All hell broke loose this year in September when Brian lost consciousness while in Chivhu where he had begun moulding bricks for sale.

“I received a phone call in the evening from one of his friends in Chivhu advising me that Brian had fallen sick and had been taken to Chivhu General Hospital,” said Brian’s grandmother who sat by his side throughout the interview.

Brian’s grandmother said when she eventually managed to bring her grandson back home, he was wasted, could not speak properly and had advanced HIV.

She said she took Brian to the nearest clinic where he was immediately put on HIV treatment.

Authorities at the clinic said Brian had to be commenced on first line treatment because the condition he was in could have claimed his life if he had been put on second line treatment immediately. Brian is now recovering well under the care of his grandmother.

He represents the remaining few people living with HIV throughout the country defaulting treatment for a number of reasons and proceed to relapse to advanced HIV.

According to the first Zimbabwe Population Based HIV Impact Assessment (2015-2016), an estimated 1,3 million people are living with HIV and Aids from which 74 percent know their status.

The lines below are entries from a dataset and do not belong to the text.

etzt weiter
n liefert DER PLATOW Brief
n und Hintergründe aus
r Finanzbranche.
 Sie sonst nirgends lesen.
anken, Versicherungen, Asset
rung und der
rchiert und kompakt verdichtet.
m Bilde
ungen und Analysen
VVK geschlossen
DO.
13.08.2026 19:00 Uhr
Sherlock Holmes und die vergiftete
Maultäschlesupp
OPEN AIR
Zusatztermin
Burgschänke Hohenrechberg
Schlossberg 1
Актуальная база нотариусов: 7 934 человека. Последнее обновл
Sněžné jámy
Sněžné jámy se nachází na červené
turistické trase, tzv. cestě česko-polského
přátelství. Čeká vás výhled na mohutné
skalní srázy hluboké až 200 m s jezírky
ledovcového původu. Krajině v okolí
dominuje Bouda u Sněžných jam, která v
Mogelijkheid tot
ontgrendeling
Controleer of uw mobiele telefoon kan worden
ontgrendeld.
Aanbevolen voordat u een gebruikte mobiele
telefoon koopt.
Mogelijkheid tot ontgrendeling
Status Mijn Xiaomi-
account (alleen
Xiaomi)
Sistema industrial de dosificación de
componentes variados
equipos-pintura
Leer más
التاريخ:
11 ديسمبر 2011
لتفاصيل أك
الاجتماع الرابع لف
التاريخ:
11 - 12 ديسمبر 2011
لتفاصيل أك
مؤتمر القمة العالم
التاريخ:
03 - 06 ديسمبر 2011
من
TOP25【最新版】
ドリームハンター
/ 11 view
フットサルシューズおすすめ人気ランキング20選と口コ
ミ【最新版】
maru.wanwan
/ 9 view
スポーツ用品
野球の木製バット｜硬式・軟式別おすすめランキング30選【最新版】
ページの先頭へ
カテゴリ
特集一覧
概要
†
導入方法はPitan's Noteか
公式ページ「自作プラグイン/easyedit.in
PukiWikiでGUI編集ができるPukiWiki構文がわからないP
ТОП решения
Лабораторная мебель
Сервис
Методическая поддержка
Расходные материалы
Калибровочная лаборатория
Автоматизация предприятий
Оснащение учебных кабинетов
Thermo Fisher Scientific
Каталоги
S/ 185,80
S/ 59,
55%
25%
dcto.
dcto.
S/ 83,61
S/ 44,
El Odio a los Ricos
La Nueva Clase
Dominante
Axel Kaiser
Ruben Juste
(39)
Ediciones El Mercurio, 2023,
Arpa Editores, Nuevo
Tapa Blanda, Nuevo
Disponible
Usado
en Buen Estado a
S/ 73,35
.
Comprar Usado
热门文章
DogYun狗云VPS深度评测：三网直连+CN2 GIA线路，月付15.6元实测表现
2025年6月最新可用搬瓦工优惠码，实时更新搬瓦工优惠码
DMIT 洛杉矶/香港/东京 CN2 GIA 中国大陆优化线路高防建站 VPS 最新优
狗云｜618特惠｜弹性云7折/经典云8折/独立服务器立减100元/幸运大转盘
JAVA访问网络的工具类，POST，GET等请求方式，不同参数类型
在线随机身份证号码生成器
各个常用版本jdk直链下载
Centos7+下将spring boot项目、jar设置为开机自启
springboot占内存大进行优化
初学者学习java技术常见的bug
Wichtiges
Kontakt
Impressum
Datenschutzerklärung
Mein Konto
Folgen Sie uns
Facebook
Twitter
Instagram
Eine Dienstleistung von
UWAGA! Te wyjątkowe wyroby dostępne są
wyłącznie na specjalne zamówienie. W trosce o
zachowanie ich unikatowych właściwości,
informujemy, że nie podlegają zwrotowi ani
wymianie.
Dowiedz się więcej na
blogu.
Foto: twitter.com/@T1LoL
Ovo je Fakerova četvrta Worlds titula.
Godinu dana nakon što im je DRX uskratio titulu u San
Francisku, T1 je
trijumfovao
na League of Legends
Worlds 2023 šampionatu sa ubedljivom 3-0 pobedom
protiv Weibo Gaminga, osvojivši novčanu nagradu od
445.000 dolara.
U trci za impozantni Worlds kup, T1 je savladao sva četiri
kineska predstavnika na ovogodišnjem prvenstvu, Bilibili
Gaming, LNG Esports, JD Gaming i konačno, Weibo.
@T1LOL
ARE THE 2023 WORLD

From the 74 percent who know their status, 87 percent are on treatment and have their viral load suppressed to undetectable levels.

As the country joined the rest of the world in commemorating the World Aids Day at Mucheke Stadium, Masvingo on Sunday, Government and its partners were urged to intensify targeted HIV testing approaches to ensure that no one is left behind.

Medicines Sans Frontiers (MSF) nurse mentor in Gutu Mr Tinashe Mbirimi said while Gutu was one of the first districts to achieve the United Nations 90-90-90 targets, a lot still needed to be done to ensure the remaining 10 percent was also covered.

According to the targets, 90 percent of all people living with HIV should know their status, while 90 percent of those who know their status should be on sustained antiretroviral treatment (ART).

In addition, 90 percent of those on sustained ART must have an undetectable viral load. “If the remaining 10 percent are not managed well, they can re-infect others, hence reverse the gains already made in combating HIV,” said Mr Mbirimi.

He said MSF was assisting Government to identify and put these individuals in the remaining 10 percent on sustainable treatment.

Gutu district nursing officer Mr Shephard Kachidza said communities have a critical role in advancing HIV interventions.

He said issues of stigma and discrimination were all centred on communities and could only be addressed from a community perspective.

“We need to continue educating our communities, to fight stigma and discrimination so that we successfully address issues of treatment defaulting,” said Mr Kachidza.

This year’s World Aids Day ran under the theme: “Communities make the                                             difference”.